Trend: A new technology from MIT promises to decrease battery recharge time significantly while increasing the power available from batteries.
Andy Greenberg at Forbes.com describes a new battery material from MIT that could charge a cellphone in seconds. Excerpts below.
This is the kind of advance that we need to start breaking our fossil-fuel addiction.
Link: Turbo-Charging Batteries - Forbes.com.
As rechargeable electronics grow and even replace gas-powered engines, they demand big, powerful batteries. Big enough, says MIT professor Gerbrand Ceder, that they may need their own internal highway systems.
Ceder and fellow researcher Byoungwoo Kang have developed a battery material they say can both discharge its energy and recharge at as much as 100 times the speed of today's batteries--fast enough to charge a cellphone battery in seconds or increase an electric auto engine's power tenfold.
In a paper they plan to publish in the March 12 issue of the journal Nature, the team describes a new method of tweaking a traditional energy-storing substance, lithium iron phosphate, so that charged particles can zip through set paths in the material's crystalline structure, finding their way into or out of a battery more rapidly than ever before.
"Devices should be able to charge as quickly as we put gas in a car," Ceder says. "If you can juice something up and go back to work in 30 seconds, that's a powerful difference."
His research team's "eureka" moment came when it tried coating lithium iron phosphate particles in a glassy film (lithium pyrophosphate) just a few nanometers thick.

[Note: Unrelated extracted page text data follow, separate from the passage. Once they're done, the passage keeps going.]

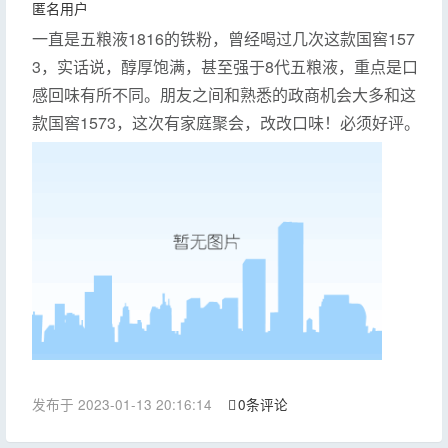
匿名用户
一直是五粮液1816的铁粉，曾经喝过几次这款国窖157
3，实话说，醇厚饱满，甚至强于8代五粮液，重点是口
感回味有所不同。朋友之间和熟悉的政商机会大多和这
款国窖1573，这次有家庭聚会，改改口味！必须好评。
发布于 2023-01-13 20:16:14
0条评论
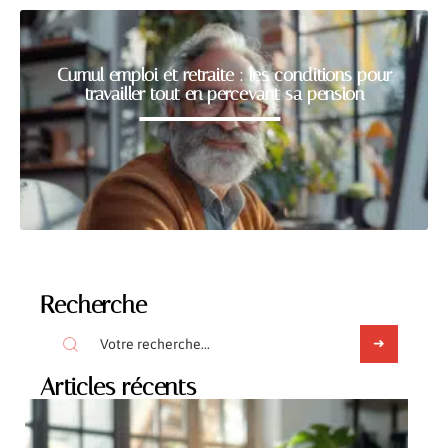
Cumul emploi et retraite : les conditions pour
travailler tout en percevant sa pension
Recherche
Articles récents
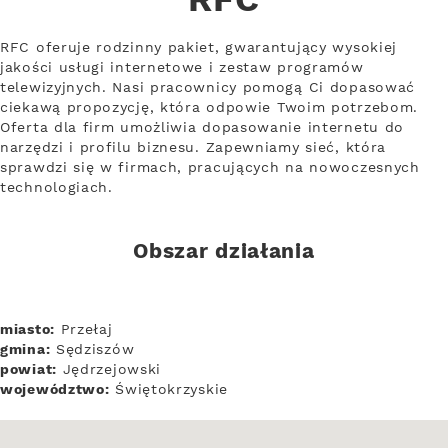
RFC
RFC oferuje rodzinny pakiet, gwarantujący wysokiej
jakości usługi internetowe i zestaw programów
telewizyjnych. Nasi pracownicy pomogą Ci dopasować
ciekawą propozycję, która odpowie Twoim potrzebom.
Oferta dla firm umożliwia dopasowanie internetu do
narzędzi i profilu biznesu. Zapewniamy sieć, która
sprawdzi się w firmach, pracujących na nowoczesnych
technologiach.
Obszar działania
miasto:
Przełaj
gmina:
Sędziszów
powiat:
Jędrzejowski
województwo:
Świętokrzyskie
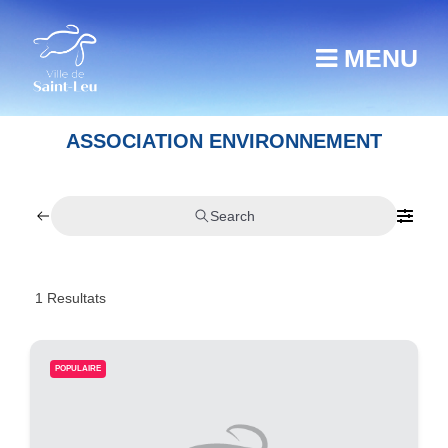
MENU
ASSOCIATION ENVIRONNEMENT
Search
1
Resultats
POPULAIRE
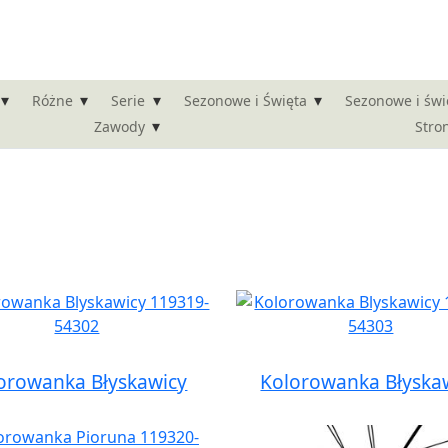
▾
▾
▾
▾
Różne
Serie
Sezonowe i Święta
Sezonowe i świ
▾
Stro
Zawody
orowanka Błyskawicy
Kolorowanka Błyska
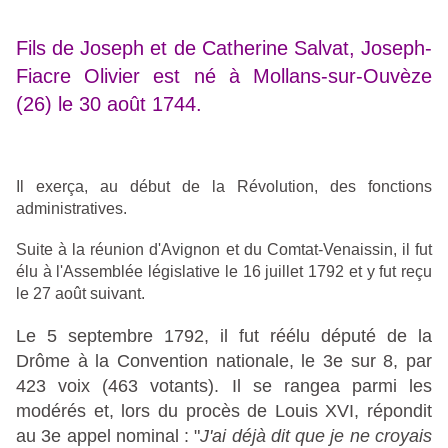
Fils de Joseph et de Catherine Salvat, Joseph-
Fiacre Olivier est né à Mollans-sur-Ouvèze
(26) le 30 août 1744.
Il exerça, au début de la Révolution, des fonctions
administratives.
Suite à la réunion d'Avignon et du Comtat-Venaissin, il fut
élu à l'Assemblée législative le 16 juillet 1792 et y fut reçu
le 27 août suivant.
Le 5 septembre 1792, il fut réélu député de la
Drôme à la Convention nationale, le 3e sur 8, par
423 voix (463 votants). Il se rangea parmi les
modérés et, lors du procès de Louis XVI, répondit
au 3e appel nominal : "
J'ai déjà dit que je ne croyais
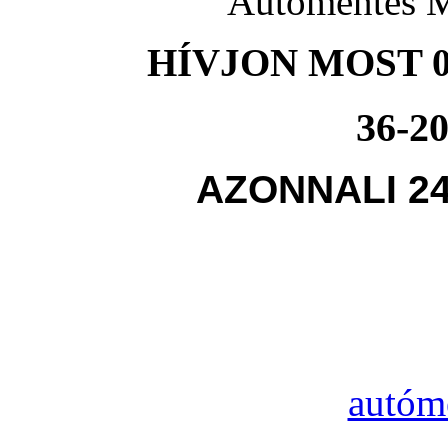
Autómentés M
HÍVJON MOST 0
36-20
AZONNALI 2
autóm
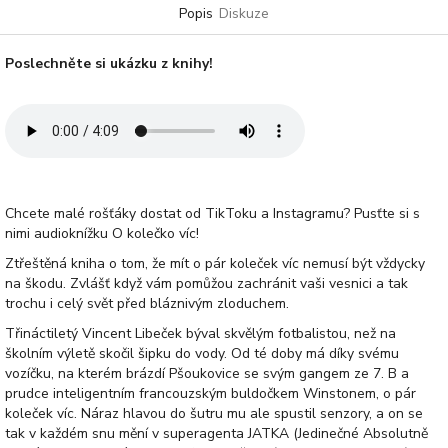
Popis
Diskuze
Poslechněte si ukázku z knihy!
Chcete malé rošťáky dostat od TikToku a Instagramu? Pusťte si s
nimi audioknížku O kolečko víc!
Ztřeštěná kniha o tom, že mít o pár koleček víc nemusí být vždycky
na škodu. Zvlášť když vám pomůžou zachránit vaši vesnici a tak
trochu i celý svět před bláznivým zloduchem.
Třináctiletý Vincent Libeček býval skvělým fotbalistou, než na
školním výletě skočil šipku do vody. Od té doby má díky svému
vozíčku, na kterém brázdí Pšoukovice se svým gangem ze 7. B a
prudce inteligentním francouzským buldočkem Winstonem, o pár
koleček víc. Náraz hlavou do šutru mu ale spustil senzory, a on se
tak v každém snu mění v superagenta JATKA (Jedinečné Absolutně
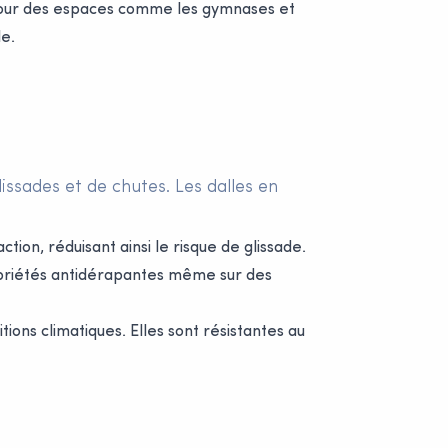
i pour des espaces comme les gymnases et
le.
ssades et de chutes. Les dalles en
tion, réduisant ainsi le risque de glissade.
ropriétés antidérapantes même sur des
ons climatiques. Elles sont résistantes au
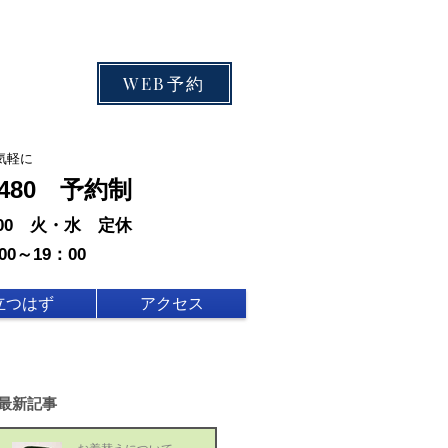
WEB予約
気軽に
-0480 予約制
：00 火・水 定休
00～19：00
立つはず
アクセス
最新記事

That film, Ceder says, acts as a high-speed transport system around the crystals, shuttling ions directly into and out of the tunnels' openings.
"It's like a speedway for lithium ions, a beltway that goes around the particle," says Ceder. "Once we assured fast transport of the ions to the entryway, so that they could be soaked up at the maximum speed, it was amazing. We immediately saw the kind of power we'd predicted.
The result, Ceder says, may be a battery that could both charge hundreds of times faster than traditional batteries as well as dump its energy into electronics at far greater speeds. "The ability to charge and discharge batteries in a matter of seconds rather than hours may open up new technological applications and induce lifestyle changes," the two researchers write in their Nature paper.